Pascual, su apellido, no su nombre, realiza su labor diaria en esa oficina soleada. La jefa, doña Marta, acomodada en un lugar estratégico, impone respeto por su simple presencia. No vuela una mosca en dicho lugar. En una esquina opuesta se encuentra Roberto. Es mayor que Pascual, está casado y permanece ensimismado en sus tareas. La rutina se percibe en el tecleo de las máquinas o en más de algún bostezo embozado. Doña Marta no se mueve de su lugar e intercala de vez en cuando uno que otro comentario alusivo a los menesteres de la oficina. Pascual la contempla y sólo asiente con su cabeza. Roberto es más comunicativo e intercala más de algún comentario. Lo justo para que no se crea que está dilapidando su tiempo. Ha llegado el contador, un joven con aspecto de búho que sonríe apenas a sus compañeros y saluda con voz muy baja. Él no existe. No bien se ha acomodado en su escritorio, se entrega a su labor silenciosa, interrumpida a veces por una tos sofocada.

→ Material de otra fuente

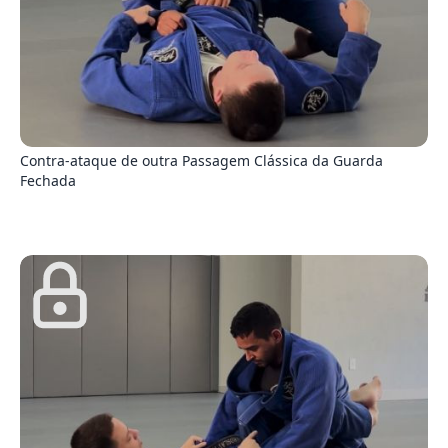
1
Contra-ataque de outra Passagem Clássica da Guarda
Fechada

En algún momento, la jefa se levanta de su asiento y parte con unos documentos bajo el brazo. Es posible que acuda a la oficina del gerente para consultarle algo. Eso, si no es que ella misma ha deshecho por un instante ese halo transparente que es la simple rutina escapándose a cualquier lado para verificar que las flores, el ruido de los motores o el sol continúan hilando la vida cotidiana.
Es entonces el momento propicio para que Pascual se desentuma y comience a comentar cualquier asunto con sus compañeros.
-¿Escuchó el partido ayer? ¡Qué manera de perderse goles ese Colo Colo! Por lo menos unos diez. Y jugaba con el colista, que no ha ganado ningún encuentro hasta ahora.
Roberto, que ha aprovechado ese momento de relajo para desperezarse, contesta con monosílabos. Al parecer, el fútbol no le interesa en demasía. Cambia la conversación aludiendo a ese calor de los mil demonios que los amodorra. El búho, es decir, el contador, prosigue cabizbajo en sus labores, levantando apenas su cabeza para que los cristales de sus lentes heridos por algún reflejo se proyecten en la pared del fondo.
Prosigue Pascual con su conversación pudiéndose pensar que ha memorizado los temas para tratarlos de manera sintetizada en el breve lapso en que doña Marta sale de la oficina. Porque en segundos ella aparece y Pascual se desactiva. Roberto no para de abanicarse mientras con su mano libre acomoda algunos documentos.
Todos los días es igual. Las cifras son las mismas que bailotean en las calculadoras mecánicas para luego ser volcadas a las planillas. Santiago, norte grande, norte chico, sur grande, sur chico, zonas predispuestas de manera estratégica para realizar las ventas de los productos.
Esta vez, sin embargo, Roberto tiene un gran motivo para transformarlo en noticia. Acaba de adquirir un televisor y sus ojos relumbran con un brillo diferente sobre sus ojeras oscuras. Para hoy, no es gran cosa pero en aquellos días de los años sesenta era toda una novedad. El aparato posee una pantalla en blanco y negro de dieciséis pulgadas que desde entonces le cambiará su vida, sus hábitos e incluso sus gustos. Los demás estudian sus facciones ahora desdibujadas por la emoción y le felicitan. Mal que mal, un aparato de televisión es un producto suntuario, por supuesto de gran valor y que se adquiere en muchas cuotas.
Desde entonces, Roberto pondrá al día a sus compañeros de la nutrida programación televisiva, esto es, las series policiales, los documentales y hasta la propaganda que se exhibe de tanto en tanto.
Pascual recobra el habla. Por supuesto que la jefa acaba de salir. Expresa que tiene posibilidades de enrolarse en otro trabajo. Roberto sólo emite un ¡Ajá! que proviene desde los fundamentos de su propia cortesía. Seguramente, su pensamiento está capturado por esos episodios blanquinegros de su TV en donde imperan los balazos, la acción y las insulsas noticias de la actualidad veraniega.
El contador no se inmuta y pareciera estar embrujado realizando su compleja labor.
-Lo echaré de menos, señor Pascual- expresa Roberto.
-Gracias, señor Said. Yo también. Pero no nos adelantemos porque sólo es una posibilidad.
Y al día siguiente y a la semana que prosigue, un año después, dos o tres, la rutina se mantiene. Ninguno de ellos se ha percatado que esta mecánica sin gracia les ha ido limando poco a poco el espesor de sus sueños. Roberto se aburrió de esa televisión anodina y ya no comenta más lo que se exhibe. Pascual prosigue con sus intermitencias parlachinas y el contador continúa calculando detrás de sus lentes monocromáticos.
Años sesenta, una oficina situada en el barrio alto de la capital.